15 August 2018
Marine heatwaves can irreversibly damage ecosystems and, therefore, also present a threat to fishing. As a team led by OCCR memberThomas Frölicher showed in a study just published in the journal Nature, the number of marine heatwaves has increased dramatically in past decades. This trend will further intensify as a result of climate change.
Submarine pictures of coral reefs that have lost all of their bright colours have become iconic for the consequences of climate change. Just like the shrinking Alpine glaciers. The corals on the Australian Great Barrier Reef, for example, are an ecosystem that reacts very sensitively to marine heatwaves. Marine heatwaves are phases during which the sea-surface temperatures are much higher than usual.
When under prolonged exposure to heat, the corals bleach, i.e., they expel the tiny colourful algae living in their tissues, leaving behind the white skeleton. Without these algae, the corals tend to starve, and many eventually die. "Until now the corals were often able to recover from such bleaching events," explains Thomas Frölicher, Assistant Professor for Ocean Modelling at the University of Bern. "However, if the intervals between these events become shorter, the corals will no longer have time to regenerate and irreversible damage can be expected."
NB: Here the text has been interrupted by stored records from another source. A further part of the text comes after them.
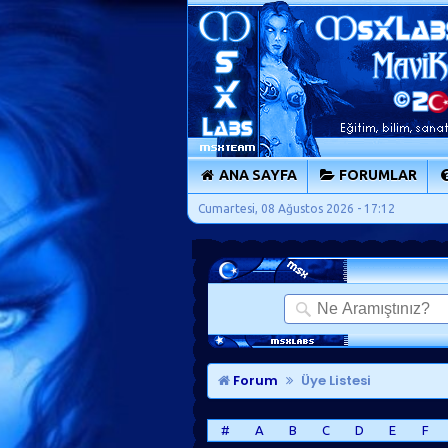
ANA SAYFA
FORUMLAR
Cumartesi, 08 Ağustos 2026 - 17:12
Forum
Üye Listesi
#
A
B
C
D
E
F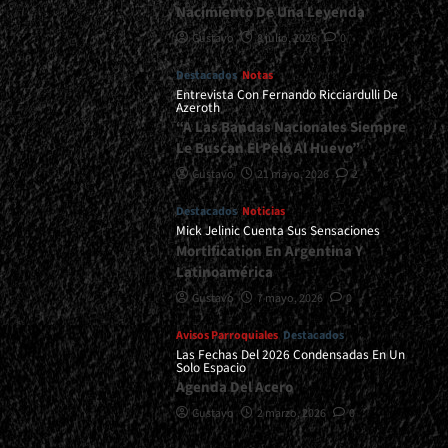
Nacimiento De Una Leyenda
Gustavo
8 julio, 2026
0
Destacados
Notas
Entrevista Con Fernando Ricciardulli De
Azeroth
“A Las Bandas Nacionales Siempre
Le Buscan El Pelo Al Huevo”
Gustavo
21 mayo, 2026
2
Destacados
Noticias
Mick Jelinic Cuenta Sus Sensaciones
Mortification En Argentina Y
Latinoamérica
Gustavo
7 mayo, 2026
0
Avisos Parroquiales
Destacados
Las Fechas Del 2026 Condensadas En Un
Solo Espacio
Agenda Del Acero
Gustavo
2 marzo, 2026
0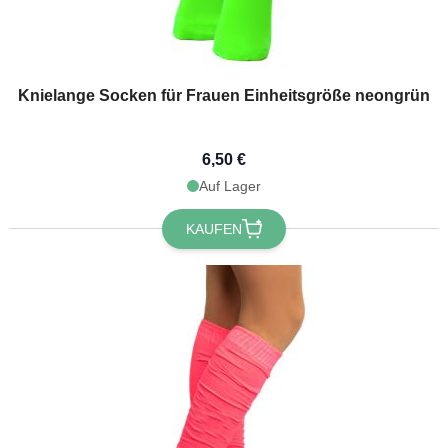
Knielange Socken für Frauen Einheitsgröße neongrün
6,50 €
Auf Lager
KAUFEN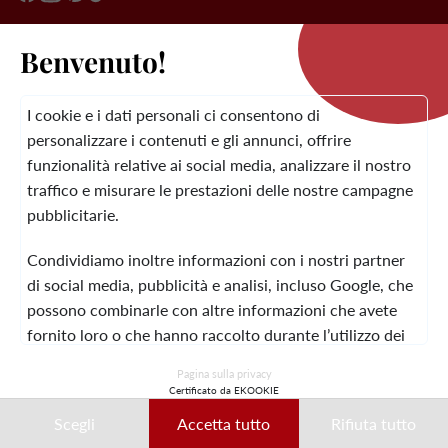
Benvenuto!
IL MARCHIO
I cookie e i dati personali ci consentono di
personalizzare i contenuti e gli annunci, offrire
SERVIZIO CLIENTI
funzionalità relative ai social media, analizzare il nostro
traffico e misurare le prestazioni delle nostre campagne
pubblicitarie.
INFORMAZIONI
TERMINI E CONDIZIONI
CONTATTO
Condividiamo inoltre informazioni con i nostri partner
LEGALI
GENERALI
di social media, pubblicità e analisi, incluso Google, che
possono combinarle con altre informazioni che avete
fornito loro o che hanno raccolto durante l’utilizzo dei
loro servizi.
© 2026 Laura Vita
Pagina sulla privacy
Certificato da EKOOKIE
CREATO DA LOBSTTER
Questi dati possono essere utilizzati in particolare per la
Scegli
Accetta tutto
Rifiuta tutto
personalizzazione degli annunci. Potete accettare,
The quantification of the future progression of marine heatwaves is the core of Frölicher’s study that was published in Nature. As he and his colleagues Nicolas Gruber and Erich Fischer from ETH Zurich have quantified, the number of marine heatwave days has doubled between 1982 and 2016. And this is just the start. If the average global temperature rises to a 1.5 °C warming level — the temperature goal agreed to by the Paris Convention — a sixteen-fold increase in days during which marine heatwaves occur can be expected. In case of a temperature rise of 3.5 °C, they would increase by a factor of 41. The largest changes are projected in the western tropical Pacific and in the Arctic Ocean.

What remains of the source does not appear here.